The board unanimously adopted a draft set of eight guiding principles to direct collective bargaining this spring, emphasizing students-first, financial responsibility, employee support, equity, transparency and long-term stability.
District staff presented policies on promotion, acceleration and retention and the TAG plan, stressing that retention is an exception, acceleration follows a team-based process with principal approval, every TAG-identified student has an ICP, and coaches monitor demographic representation.
Staff reported completed safety upgrades and a new roof from phase 1 (funded largely with ARPA funds), outlined generator, electrical and HVAC work planned for 2026–27, and said phase 2 has $400,000 budgeted (a $300,000 county community development grant plus $100,000 district funds).

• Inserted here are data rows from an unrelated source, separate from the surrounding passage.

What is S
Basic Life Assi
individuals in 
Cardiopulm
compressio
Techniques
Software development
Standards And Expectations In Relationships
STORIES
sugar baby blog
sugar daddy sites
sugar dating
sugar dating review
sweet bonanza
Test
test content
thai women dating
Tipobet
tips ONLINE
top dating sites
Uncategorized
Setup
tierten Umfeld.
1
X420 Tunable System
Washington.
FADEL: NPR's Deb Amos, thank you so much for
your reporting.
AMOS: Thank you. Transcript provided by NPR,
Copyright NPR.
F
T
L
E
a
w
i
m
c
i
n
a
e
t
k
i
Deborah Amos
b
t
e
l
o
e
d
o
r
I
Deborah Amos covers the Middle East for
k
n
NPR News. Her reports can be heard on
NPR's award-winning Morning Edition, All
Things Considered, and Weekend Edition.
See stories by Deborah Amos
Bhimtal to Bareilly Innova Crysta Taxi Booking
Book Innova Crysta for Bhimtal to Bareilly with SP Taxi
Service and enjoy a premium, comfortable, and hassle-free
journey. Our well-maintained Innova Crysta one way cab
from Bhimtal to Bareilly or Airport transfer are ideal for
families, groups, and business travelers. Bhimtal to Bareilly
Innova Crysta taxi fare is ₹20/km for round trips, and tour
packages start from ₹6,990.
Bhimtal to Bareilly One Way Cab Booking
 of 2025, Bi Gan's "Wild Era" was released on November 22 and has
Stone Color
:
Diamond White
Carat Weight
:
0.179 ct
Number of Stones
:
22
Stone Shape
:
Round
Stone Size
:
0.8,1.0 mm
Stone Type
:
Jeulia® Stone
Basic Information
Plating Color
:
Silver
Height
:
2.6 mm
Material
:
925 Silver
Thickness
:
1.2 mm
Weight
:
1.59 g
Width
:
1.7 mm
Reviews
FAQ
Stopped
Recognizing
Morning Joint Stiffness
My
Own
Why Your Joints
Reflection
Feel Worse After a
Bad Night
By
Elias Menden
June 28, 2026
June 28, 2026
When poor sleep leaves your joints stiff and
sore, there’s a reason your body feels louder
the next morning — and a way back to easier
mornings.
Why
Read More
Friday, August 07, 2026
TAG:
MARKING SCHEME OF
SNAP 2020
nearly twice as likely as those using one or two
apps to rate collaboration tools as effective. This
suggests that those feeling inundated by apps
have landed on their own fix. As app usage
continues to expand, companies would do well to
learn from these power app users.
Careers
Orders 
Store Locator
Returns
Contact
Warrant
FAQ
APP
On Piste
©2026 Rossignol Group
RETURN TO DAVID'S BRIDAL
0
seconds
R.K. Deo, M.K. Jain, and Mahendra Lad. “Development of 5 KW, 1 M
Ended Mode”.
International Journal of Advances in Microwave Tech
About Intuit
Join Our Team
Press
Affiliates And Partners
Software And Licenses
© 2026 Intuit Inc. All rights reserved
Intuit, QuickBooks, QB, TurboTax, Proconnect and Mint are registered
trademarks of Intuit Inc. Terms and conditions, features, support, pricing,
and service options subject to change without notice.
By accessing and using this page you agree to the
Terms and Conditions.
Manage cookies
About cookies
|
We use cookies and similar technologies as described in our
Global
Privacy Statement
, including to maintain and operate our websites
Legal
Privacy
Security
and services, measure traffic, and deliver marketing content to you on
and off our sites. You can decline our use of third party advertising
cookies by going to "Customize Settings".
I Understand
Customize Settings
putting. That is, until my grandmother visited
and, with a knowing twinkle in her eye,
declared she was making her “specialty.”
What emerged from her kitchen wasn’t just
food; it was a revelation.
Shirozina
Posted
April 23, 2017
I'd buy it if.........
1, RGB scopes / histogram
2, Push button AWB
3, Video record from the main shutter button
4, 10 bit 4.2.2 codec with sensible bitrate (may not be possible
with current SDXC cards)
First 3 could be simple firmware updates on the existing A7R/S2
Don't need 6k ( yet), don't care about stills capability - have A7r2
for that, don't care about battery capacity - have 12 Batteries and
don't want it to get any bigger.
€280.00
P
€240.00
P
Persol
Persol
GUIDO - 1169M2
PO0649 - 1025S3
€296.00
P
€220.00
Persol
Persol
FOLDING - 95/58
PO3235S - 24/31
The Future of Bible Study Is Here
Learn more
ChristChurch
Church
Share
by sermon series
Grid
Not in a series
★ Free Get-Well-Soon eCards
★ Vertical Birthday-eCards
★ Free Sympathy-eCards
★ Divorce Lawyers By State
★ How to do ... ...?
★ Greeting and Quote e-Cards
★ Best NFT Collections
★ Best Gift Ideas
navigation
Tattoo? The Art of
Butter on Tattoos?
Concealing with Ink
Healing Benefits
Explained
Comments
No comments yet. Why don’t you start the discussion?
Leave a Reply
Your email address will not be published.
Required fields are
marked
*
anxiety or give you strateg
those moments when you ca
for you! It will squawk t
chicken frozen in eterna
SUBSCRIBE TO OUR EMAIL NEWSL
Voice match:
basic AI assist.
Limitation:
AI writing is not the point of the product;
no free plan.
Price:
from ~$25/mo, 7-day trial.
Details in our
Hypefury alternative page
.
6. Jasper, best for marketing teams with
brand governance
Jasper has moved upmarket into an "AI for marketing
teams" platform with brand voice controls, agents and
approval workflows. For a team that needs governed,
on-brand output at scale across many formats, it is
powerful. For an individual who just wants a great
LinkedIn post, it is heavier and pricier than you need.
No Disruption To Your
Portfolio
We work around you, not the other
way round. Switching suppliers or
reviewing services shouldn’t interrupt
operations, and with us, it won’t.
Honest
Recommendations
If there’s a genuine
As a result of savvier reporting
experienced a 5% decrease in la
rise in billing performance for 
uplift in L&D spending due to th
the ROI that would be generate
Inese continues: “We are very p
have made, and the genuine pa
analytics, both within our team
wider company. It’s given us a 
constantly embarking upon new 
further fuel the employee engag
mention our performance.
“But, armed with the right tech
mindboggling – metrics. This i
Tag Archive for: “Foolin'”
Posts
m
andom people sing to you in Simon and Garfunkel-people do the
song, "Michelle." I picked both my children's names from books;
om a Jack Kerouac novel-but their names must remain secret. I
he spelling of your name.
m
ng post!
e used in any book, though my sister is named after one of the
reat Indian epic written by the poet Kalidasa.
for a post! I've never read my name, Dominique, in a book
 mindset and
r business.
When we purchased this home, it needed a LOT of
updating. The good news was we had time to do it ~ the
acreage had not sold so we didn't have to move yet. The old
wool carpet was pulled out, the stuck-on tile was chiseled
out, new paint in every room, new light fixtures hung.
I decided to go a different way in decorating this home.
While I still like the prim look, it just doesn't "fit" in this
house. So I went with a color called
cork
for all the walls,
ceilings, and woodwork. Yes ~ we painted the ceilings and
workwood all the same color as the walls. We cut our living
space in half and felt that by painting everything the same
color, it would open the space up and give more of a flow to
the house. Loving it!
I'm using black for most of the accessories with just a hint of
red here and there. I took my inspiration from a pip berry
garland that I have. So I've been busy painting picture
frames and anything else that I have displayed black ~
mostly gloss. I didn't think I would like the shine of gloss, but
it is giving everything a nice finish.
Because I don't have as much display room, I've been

Two community speakers addressed the board: Carrie Buie urged adding 'sustainability' to the district's core values to protect equity over time; Lt. Col. Eric Zimmerman asked the district to publicize a March 12 National Guard open house for juniors and seniors.
The board declared budget committee position 13 vacant and appointed Eric Solomon as the Educational Equity Committee representative; it also approved policy changes setting a 10% minimum ending fund balance and required reporting if the balance is expected to fall below 8%. Both votes passed 7-0.
Staff recommended renewing Milwaukee Academy of the Arts' charter after an external review showing strong academic outcomes (9th-grade on-track >95%, graduation rate 88%); presenters flagged enrollment and coordination with Milwaukee High School as challenges and said phase-two contract work will follow if the board approves renewal.
District staff described a six-school Vocera wireless pilot and plans for full implementation by spring 2027, citing faster emergency notification and increased communication; directors raised questions about exterior Wi-Fi coverage and whether district responders can hear audio when a panic button is triggered.
At the Jan. 15 North Clackamas School District board meeting, teachers honored as the district's featured educator described widespread exhaustion and urged administrative changes: more district substitutes, fewer nonessential meetings and reduced data/coaching burdens to preserve classroom instruction.
Finance staff recommended updating policy language ("resources" not "revenues") and raising the minimum ending fund balance from 5% to 8%; board members signaled support for a higher threshold and an emerging consensus to set policy at 10% with notification at 8% ahead of formal action.
Several students and parents urged the North Clackamas board to preserve and support boys volleyball programs and to embed sustainability into the strategic plan; speakers cited rapid program growth, community-building, reusable cafeteria practices and school green-team projects.